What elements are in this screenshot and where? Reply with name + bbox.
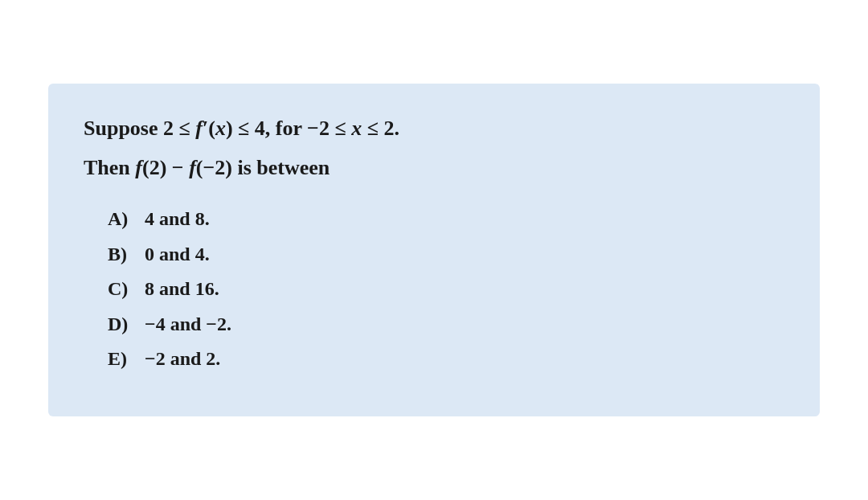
option-a-label: A) — [108, 206, 133, 233]
option-e-value: −2 and 2. — [145, 346, 220, 373]
option-a: A) 4 and 8. — [108, 206, 784, 233]
question-line1: Suppose 2 ≤ f′(x) ≤ 4, for −2 ≤ x ≤ 2. — [84, 113, 784, 144]
question-card: Suppose 2 ≤ f′(x) ≤ 4, for −2 ≤ x ≤ 2. T… — [48, 84, 820, 416]
options-list: A) 4 and 8. B) 0 and 4. C) 8 and 16. D) … — [84, 206, 784, 373]
outer-container: Suppose 2 ≤ f′(x) ≤ 4, for −2 ≤ x ≤ 2. T… — [48, 68, 820, 432]
option-d: D) −4 and −2. — [108, 311, 784, 338]
option-e: E) −2 and 2. — [108, 346, 784, 373]
option-c-label: C) — [108, 276, 133, 303]
option-d-value: −4 and −2. — [145, 311, 231, 338]
option-c: C) 8 and 16. — [108, 276, 784, 303]
option-c-value: 8 and 16. — [145, 276, 219, 303]
option-d-label: D) — [108, 311, 133, 338]
option-b-label: B) — [108, 241, 133, 268]
option-e-label: E) — [108, 346, 133, 373]
option-b-value: 0 and 4. — [145, 241, 210, 268]
question-line2: Then f(2) − f(−2) is between — [84, 152, 784, 183]
option-a-value: 4 and 8. — [145, 206, 210, 233]
option-b: B) 0 and 4. — [108, 241, 784, 268]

......

EXERCISE BRIEF.
An image-free, exact version of the listing above is required.

ANSWER TO THIS TASK.
What elements are in this screenshot and where? Reply with name + bbox.
option-a-label: A) — [108, 206, 133, 233]
option-e-value: −2 and 2. — [145, 346, 220, 373]
option-a: A) 4 and 8. — [108, 206, 784, 233]
question-line1: Suppose 2 ≤ f′(x) ≤ 4, for −2 ≤ x ≤ 2. — [84, 113, 784, 144]
question-card: Suppose 2 ≤ f′(x) ≤ 4, for −2 ≤ x ≤ 2. T… — [48, 84, 820, 416]
options-list: A) 4 and 8. B) 0 and 4. C) 8 and 16. D) … — [84, 206, 784, 373]
outer-container: Suppose 2 ≤ f′(x) ≤ 4, for −2 ≤ x ≤ 2. T… — [48, 68, 820, 432]
option-d: D) −4 and −2. — [108, 311, 784, 338]
option-e: E) −2 and 2. — [108, 346, 784, 373]
option-c-label: C) — [108, 276, 133, 303]
option-d-value: −4 and −2. — [145, 311, 231, 338]
option-c: C) 8 and 16. — [108, 276, 784, 303]
option-c-value: 8 and 16. — [145, 276, 219, 303]
option-d-label: D) — [108, 311, 133, 338]
option-b-label: B) — [108, 241, 133, 268]
option-e-label: E) — [108, 346, 133, 373]
option-b-value: 0 and 4. — [145, 241, 210, 268]
question-line2: Then f(2) − f(−2) is between — [84, 152, 784, 183]
option-a-value: 4 and 8. — [145, 206, 210, 233]
option-b: B) 0 and 4. — [108, 241, 784, 268]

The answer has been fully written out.